Your undergrad GPA may not necessarily be the same as your LSAC GPA. If you repeated the same course to get a higher grade, some undergrads just took the higher grade and counted it towards your GPA. Unless LSAC has changed it recently, they take all of your grades to compute your LSAC GPA.

So if you had a 3.5 GPA from your undergrad, it is possible that LSAC will say that your GPA is 3.1 if you repeated classes.

Regarding diversity, it definitely helps. But not just with race and socio-economic background. Your undergrad major and life situation play a big role. So be sure to use your personal statement to illustrate what your scores do not tell about you. There are law students straight from undergrad and students who are in their 40’s who have had kids, divorces, and previous careers.

In my statement, I wrote about being a songwriter and I also brang up some life experiences. Then tied it in with why I want to go to law school. I also mentioned that I was able to get the company I worked for to pay for my LSAT prep course. The company had a continuing education program, and I was able to convince HR that an LSAT prep course should be considered as continuing education even though I would not receive school credit.

Regarding law school rankings, here’s another survey to take into account: schools ranked by percentage of graduates employed in the NJ250 law firms:

Northwestern and Columbia were the top schools last year by that measure.

[quote]kcushijima wrote:

Regarding diversity, it definitely helps. But not just with race and socio-economic background. Your undergrad major and life situation play a big role. So be sure to use your personal statement to illustrate what your scores do not tell about you. There are law students straight from undergrad and students who are in their 40’s who have had kids, divorces, and previous careers.

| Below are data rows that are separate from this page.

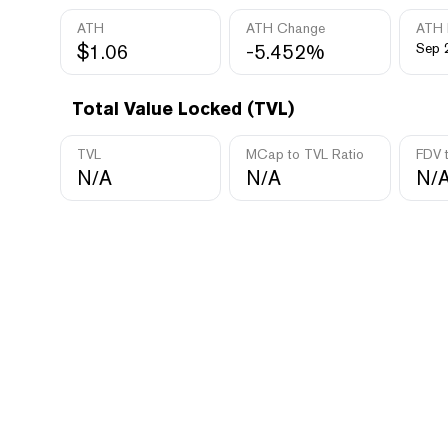
ATH
ATH Change
ATH 
$1.06
-5.452%
Sep 
Total Value Locked (TVL)
TVL
MCap to TVL Ratio
FDV 
N/A
N/A
N/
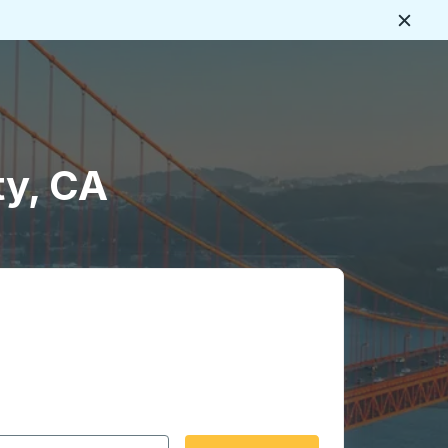
Close
ty, CA
 date format 2 digit month slash 2 digit day slash 4 digit
igin city you want, then press enter to select that origin cit
, and then use the arrow keys to navigate to the destination 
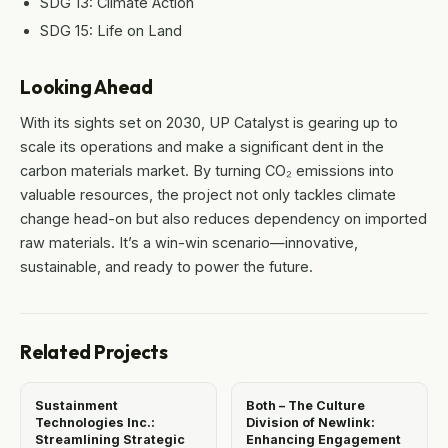
SDG 13: Climate Action
SDG 15: Life on Land
Looking Ahead
With its sights set on 2030, UP Catalyst is gearing up to
scale its operations and make a significant dent in the
carbon materials market. By turning CO₂ emissions into
valuable resources, the project not only tackles climate
change head-on but also reduces dependency on imported
raw materials. It’s a win-win scenario—innovative,
sustainable, and ready to power the future.
Related Projects
Sustainment
Both – The Culture
Technologies Inc.:
Division of Newlink:
Streamlining Strategic
Enhancing Engagement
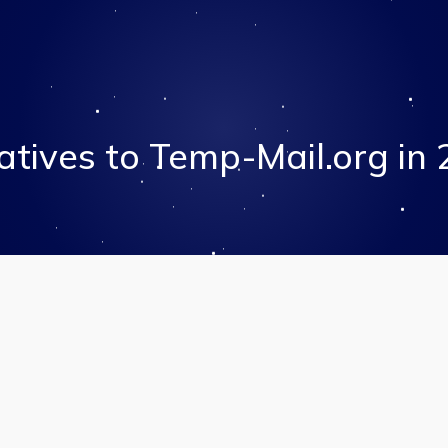
atives to Temp-Mail.org in 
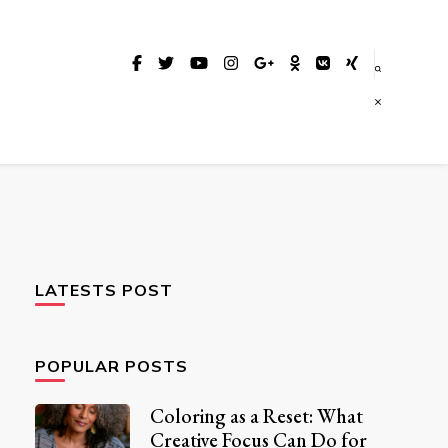
LATESTS POST
POPULAR POSTS
Coloring as a Reset: What
Creative Focus Can Do for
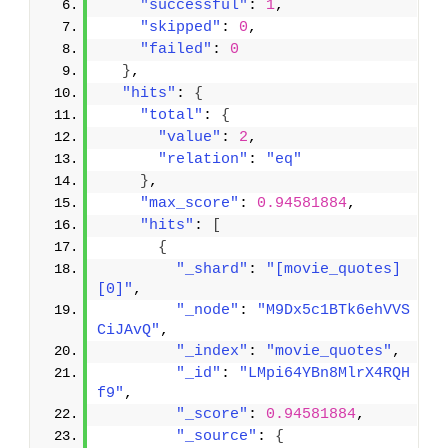
"successful"
: 
1
,
"skipped"
: 
0
,
"failed"
: 
0
}
,
"hits"
: 
{
"total"
: 
{
"value"
: 
2
,
"relation"
: 
"eq"
}
,
"max_score"
: 
0.94581884
,
"hits"
: 
[
{
"_shard"
: 
"[movie_quotes]
[0]"
,
"_node"
: 
"M9Dx5c1BTk6ehVVS
CiJAvQ"
,
"_index"
: 
"movie_quotes"
,
"_id"
: 
"LMpi64YBn8MlrX4RQH
f9"
,
"_score"
: 
0.94581884
,
"_source"
: 
{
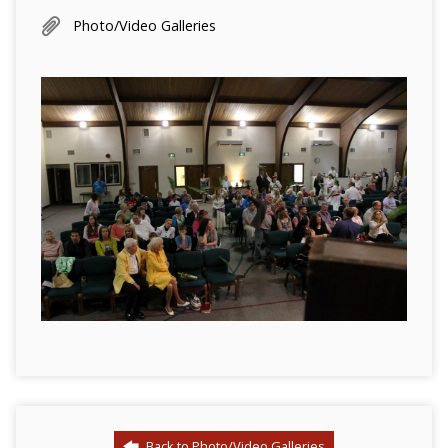
Photo/Video Galleries
Back to Photo/Video Galleries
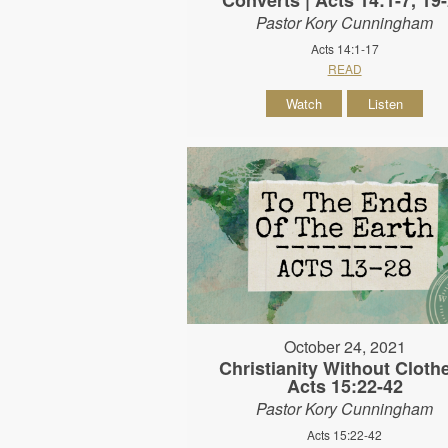
Pastor Kory Cunningham
Acts 14:1-17
READ
Watch
Listen
October 24, 2021
Christianity Without Clothe
Acts 15:22-42
Pastor Kory Cunningham
Acts 15:22-42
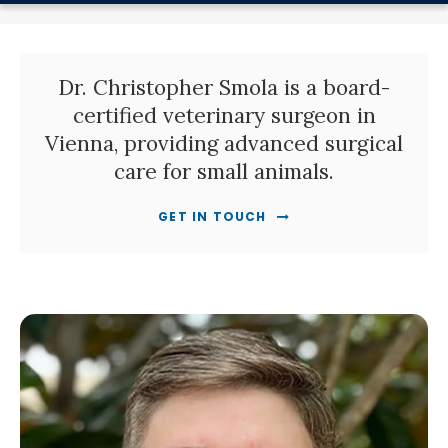
Dr. Christopher Smola is a board-
certified veterinary surgeon in
Vienna, providing advanced surgical
care for small animals.
GET IN TOUCH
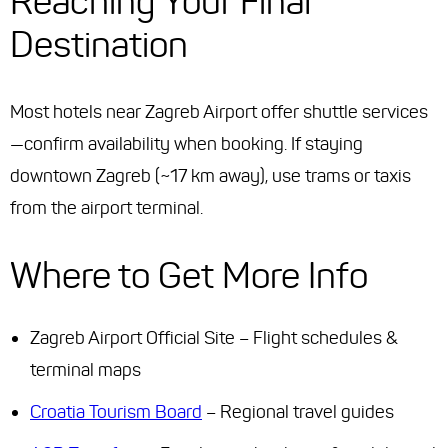
Reaching Your Final
Destination
Most hotels near Zagreb Airport offer shuttle services
—confirm availability when booking. If staying
downtown Zagreb (~17 km away), use trams or taxis
from the airport terminal.
Where to Get More Info
Zagreb Airport Official Site – Flight schedules &
terminal maps
Croatia Tourism Board
– Regional travel guides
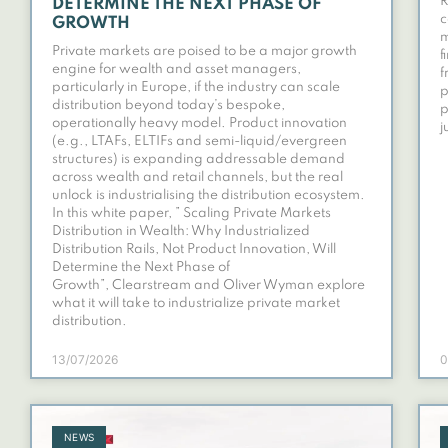
R
DETERMINE THE NEXT PHASE OF
c
GROWTH
m
Private markets are poised to be a major growth
f
engine for wealth and asset managers,
f
particularly in Europe, if the industry can scale
p
distribution beyond today’s bespoke,
p
operationally heavy model. Product innovation
j
(e.g., LTAFs, ELTIFs and semi-liquid/evergreen
structures) is expanding addressable demand
across wealth and retail channels, but the real
unlock is industrialising the distribution ecosystem.
In this white paper, ” Scaling Private Markets
Distribution in Wealth: Why Industrialized
Distribution Rails, Not Product Innovation, Will
Determine the Next Phase of
Growth”, Clearstream and Oliver Wyman explore
what it will take to industrialize private market
distribution.
13/07/2026
0
NEWS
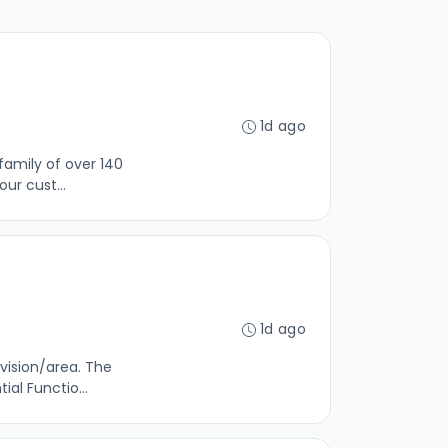
1d ago
family of over 140
ur cust...
1d ago
vision/area. The
al Functio...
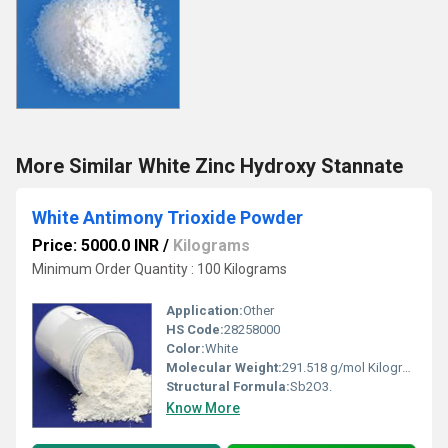
More Similar White Zinc Hydroxy Stannate
White Antimony Trioxide Powder
Price: 5000.0 INR
/
Kilograms
Minimum Order Quantity : 100 Kilograms
Application:
Other
HS Code:
28258000
Color:
White
Molecular Weight:
291.518 g/mol Kilograms (kg)
Structural Formula:
Sb2O3.
Know More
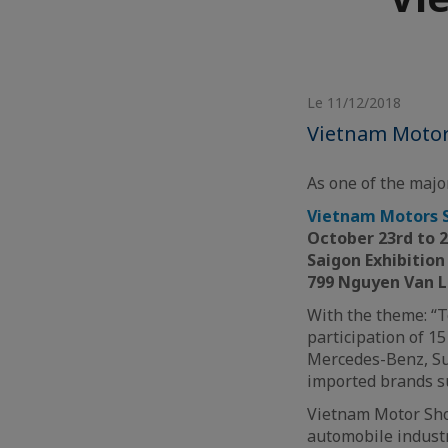
Le 11/12/2018
Vietnam Motor
As one of the major
Vietnam Motors 
October 23rd to 
Saigon Exhibitio
799 Nguyen Van L
With the theme: “T
participation of 1
Mercedes-Benz, Suz
imported brands su
Vietnam Motor Show
automobile industr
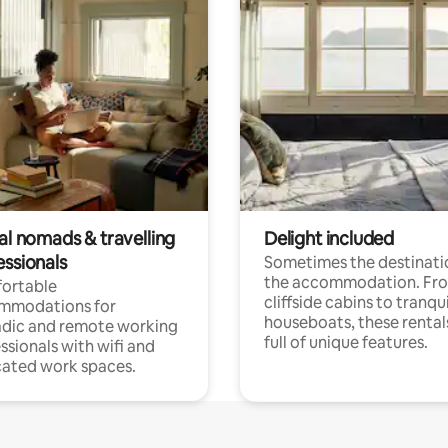
al nomads & travelling
Delight included
essionals
Sometimes the destinatio
the accommodation. Fr
ortable
cliffside cabins to tranqui
mmodations for
houseboats, these rental
dic and remote working
full of unique features.
ssionals with wifi and
ated work spaces.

In my statement, I wrote about being a songwriter and I also brang up some life experiences. Then tied it in with why I want to go to law school. I also mentioned that I was able to get the company I worked for to pay for my LSAT prep course. The company had a continuing education program, and I was able to convince HR that an LSAT prep course should be considered as continuing education even though I would not receive school credit.

[/quote]

True, they do look at other stuff as well - provided you meet the threshold for the school’s Admissions Index. Which is a different threshold for racial minorities. I have a friend who got into Michigan Law School pretty much solely based on the fact he’s 1/4 Native American.

His LSATs were at least a standard deviation lower than yours, and his grades were decent but not spectacular - around a 3.4 in Poli Sci at UCSD. This is a guy who was adopted as a baby and brought up by middle-class white parents.